━━ INPUT DATA ━━

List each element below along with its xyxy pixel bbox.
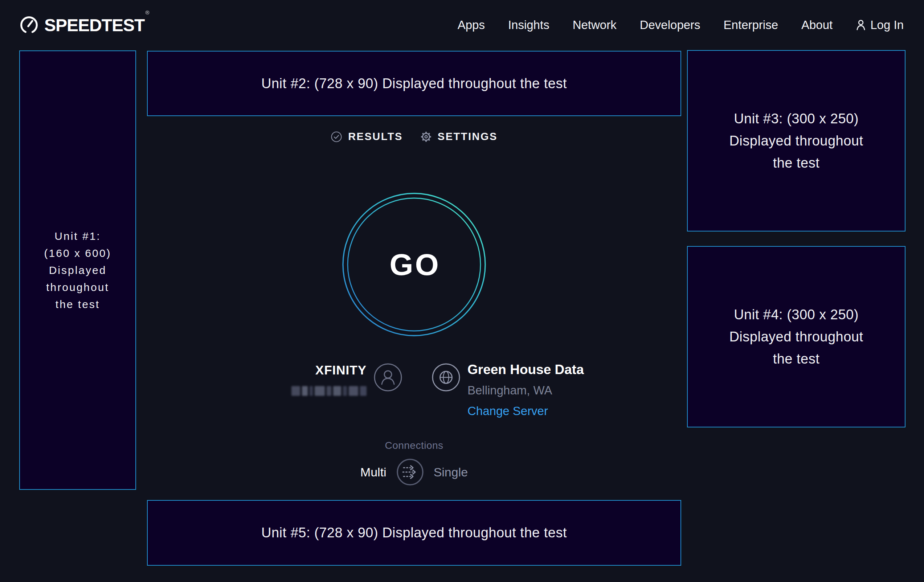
- ad-unit-4-rectangle[interactable]: Unit #4: (300 x 250) Displayed throughou…: [687, 246, 906, 427]
- check-circle-icon: [331, 131, 342, 143]
- nav-item-developers[interactable]: Developers: [640, 18, 700, 32]
- tab-results[interactable]: RESULTS: [331, 130, 403, 143]
- server-name: Green House Data: [467, 362, 584, 378]
- view-tabs: RESULTS SETTINGS: [147, 130, 681, 143]
- user-icon: [856, 19, 866, 31]
- ad-text: Unit #2: (728 x 90) Displayed throughout…: [261, 76, 567, 91]
- connections-single-option[interactable]: Single: [434, 465, 468, 479]
- top-navigation-bar: SPEEDTEST® Apps Insights Network Develop…: [0, 0, 924, 50]
- nav-item-network[interactable]: Network: [573, 18, 617, 32]
- tab-settings[interactable]: SETTINGS: [420, 130, 498, 143]
- go-button[interactable]: GO: [342, 192, 487, 337]
- connections-label: Connections: [147, 440, 681, 452]
- ad-text-line: Displayed throughout: [729, 326, 863, 348]
- nav-item-insights[interactable]: Insights: [508, 18, 549, 32]
- globe-icon: [432, 363, 460, 392]
- main-nav: Apps Insights Network Developers Enterpr…: [458, 18, 904, 32]
- tab-results-label: RESULTS: [348, 130, 403, 143]
- nav-item-apps[interactable]: Apps: [458, 18, 485, 32]
- logo-wordmark: SPEEDTEST®: [44, 15, 148, 35]
- ad-text-line: throughout: [46, 279, 109, 296]
- ad-text-line: Displayed: [49, 262, 107, 279]
- tab-settings-label: SETTINGS: [438, 130, 498, 143]
- isp-info: XFINITY: [258, 363, 366, 397]
- login-button[interactable]: Log In: [856, 18, 904, 32]
- speedtest-logo[interactable]: SPEEDTEST®: [19, 15, 148, 35]
- ad-text-line: Unit #1:: [54, 228, 101, 244]
- speedometer-gauge-icon: [19, 15, 39, 35]
- change-server-link[interactable]: Change Server: [467, 404, 584, 418]
- ad-text-line: (160 x 600): [44, 244, 111, 262]
- go-button-label: GO: [342, 192, 487, 337]
- isp-details-masked: [291, 386, 366, 396]
- ad-unit-3-rectangle[interactable]: Unit #3: (300 x 250) Displayed throughou…: [687, 50, 906, 231]
- ad-text-line: Unit #4: (300 x 250): [734, 304, 859, 326]
- connections-toggle-icon[interactable]: [396, 458, 424, 486]
- ad-text-line: the test: [773, 152, 820, 174]
- ad-unit-2-leaderboard[interactable]: Unit #2: (728 x 90) Displayed throughout…: [147, 51, 681, 116]
- gear-icon: [420, 131, 432, 143]
- ad-unit-1-skyscraper[interactable]: Unit #1: (160 x 600) Displayed throughou…: [19, 50, 136, 490]
- connections-toggle-row: Multi Single: [147, 458, 681, 486]
- ad-text-line: the test: [773, 348, 820, 370]
- server-info: Green House Data Bellingham, WA Change S…: [467, 362, 584, 418]
- ad-text-line: the test: [56, 296, 100, 313]
- ad-text: Unit #5: (728 x 90) Displayed throughout…: [261, 525, 567, 541]
- isp-user-icon: [373, 363, 403, 392]
- server-location: Bellingham, WA: [467, 384, 584, 397]
- login-label: Log In: [870, 18, 904, 32]
- logo-text: SPEEDTEST: [44, 16, 144, 35]
- ad-text-line: Unit #3: (300 x 250): [734, 108, 859, 130]
- trademark-mark: ®: [145, 10, 149, 16]
- ad-text-line: Displayed throughout: [729, 130, 863, 152]
- nav-item-about[interactable]: About: [801, 18, 833, 32]
- nav-item-enterprise[interactable]: Enterprise: [724, 18, 778, 32]
- connections-multi-option[interactable]: Multi: [360, 465, 386, 479]
- ad-unit-5-leaderboard[interactable]: Unit #5: (728 x 90) Displayed throughout…: [147, 500, 681, 566]
- speedtest-page: SPEEDTEST® Apps Insights Network Develop…: [0, 0, 924, 582]
- isp-name: XFINITY: [258, 363, 366, 378]
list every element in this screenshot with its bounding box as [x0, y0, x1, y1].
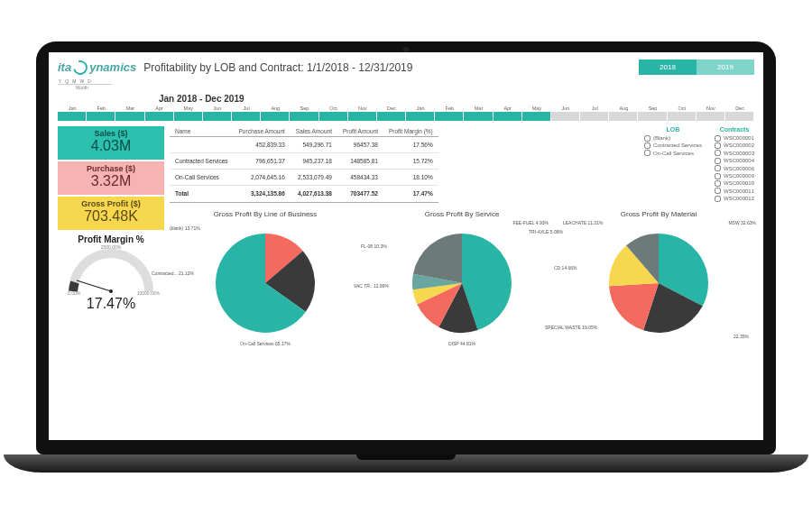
filter-contracts[interactable]: Contracts WSC000001WSC000002WSC000003WSC…: [715, 126, 754, 203]
kpi-sales: Sales ($)4.03M: [58, 126, 164, 160]
pie-slice-label: VAC TR.. 12.89%: [354, 283, 389, 289]
pie-slice-label: LEACHATE 11.31%: [563, 220, 603, 225]
filter-item[interactable]: WSC000004: [715, 157, 754, 164]
profit-table[interactable]: NamePurchase AmountSales AmountProfit Am…: [170, 126, 438, 203]
table-row[interactable]: Total3,324,135.864,027,613.38703477.5217…: [170, 186, 438, 202]
table-row[interactable]: 452,839.33549,296.7196457.3817.56%: [170, 137, 438, 153]
pie-chart[interactable]: Gross Profit By MaterialLEACHATE 11.31%M…: [563, 210, 754, 346]
filter-item[interactable]: WSC000003: [715, 150, 754, 157]
filter-item[interactable]: WSC000006: [715, 165, 754, 172]
laptop-mock: itaynamics Profitability by LOB and Cont…: [36, 41, 776, 473]
pie-slice-label: Contracted... 21.12%: [152, 271, 194, 276]
gauge-chart: 2500.00% 0.00% 10000.00%: [66, 246, 156, 296]
table-row[interactable]: Contracted Services796,651.37945,237.181…: [170, 153, 438, 170]
pie-slice-label: FEE-FUEL 4.93%: [512, 220, 549, 225]
chart-title: Gross Profit By Line of Business: [170, 210, 361, 218]
filter-item[interactable]: WSC000010: [715, 179, 754, 187]
filter-item[interactable]: (Blank): [644, 134, 702, 142]
filter-item[interactable]: WSC000012: [715, 195, 754, 202]
laptop-base: [4, 454, 808, 473]
granularity-picker[interactable]: YQMWD: [58, 78, 112, 85]
dashboard: itaynamics Profitability by LOB and Cont…: [49, 52, 763, 440]
svg-point-1: [109, 289, 113, 293]
kpi-profit-margin: Profit Margin % 2500.00% 0.00% 10000.00%: [58, 232, 164, 317]
timeline-slider[interactable]: [58, 112, 754, 121]
chart-title: Gross Profit By Service: [366, 210, 558, 218]
year-button-2019[interactable]: 2019: [697, 60, 754, 75]
pie-slice-label: FL-08 10.3%: [361, 243, 387, 249]
filter-item[interactable]: WSC000001: [715, 134, 754, 142]
pie-chart[interactable]: Gross Profit By Line of Business(blank) …: [170, 210, 361, 346]
year-button-2018[interactable]: 2018: [639, 60, 697, 75]
filter-item[interactable]: WSC000011: [715, 188, 754, 195]
pie-slice-label: CD 14.66%: [554, 265, 577, 271]
chart-title: Gross Profit By Material: [563, 210, 754, 218]
pie-slice-label: DISP 44.81%: [448, 341, 475, 346]
logo: itaynamics: [58, 60, 136, 75]
logo-swirl-icon: [70, 58, 90, 78]
filter-item[interactable]: On-Call Services: [644, 150, 702, 157]
filter-item[interactable]: Contracted Services: [644, 142, 702, 149]
filter-item[interactable]: WSC000009: [715, 172, 754, 179]
pie-slice-label: TRI-AXLE 5.08%: [529, 229, 563, 234]
filter-item[interactable]: WSC000002: [715, 142, 754, 149]
filter-lob[interactable]: LOB (Blank)Contracted ServicesOn-Call Se…: [644, 126, 702, 203]
timeline-labels: JanFebMarAprMayJunJulAugSepOctNovDecJanF…: [58, 106, 754, 112]
page-title: Profitability by LOB and Contract: 1/1/2…: [143, 61, 412, 74]
pie-slice-label: SPECIAL WASTE 19.05%: [545, 325, 597, 330]
kpi-gross-profit: Gross Profit ($)703.48K: [58, 197, 164, 230]
pie-chart[interactable]: Gross Profit By ServiceFEE-FUEL 4.93%TRI…: [366, 210, 558, 346]
range-caption: Jan 2018 - Dec 2019: [159, 94, 754, 104]
kpi-purchase: Purchase ($)3.32M: [58, 161, 164, 195]
pie-slice-label: 22.35%: [734, 334, 749, 339]
svg-line-0: [77, 280, 111, 291]
table-row[interactable]: On-Call Services2,074,645.162,533,079.49…: [170, 170, 438, 186]
pie-slice-label: MSW 32.63%: [728, 220, 756, 225]
pie-slice-label: (blank) 13.71%: [170, 225, 200, 231]
pie-slice-label: On-Call Services 65.17%: [240, 341, 291, 346]
granularity-caption: Month: [76, 85, 754, 90]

━━━

PROBLEM TO WORK ON: Please count the lines in the material above that hold "rectangle", and state only the number.

FINAL ANSWER: 2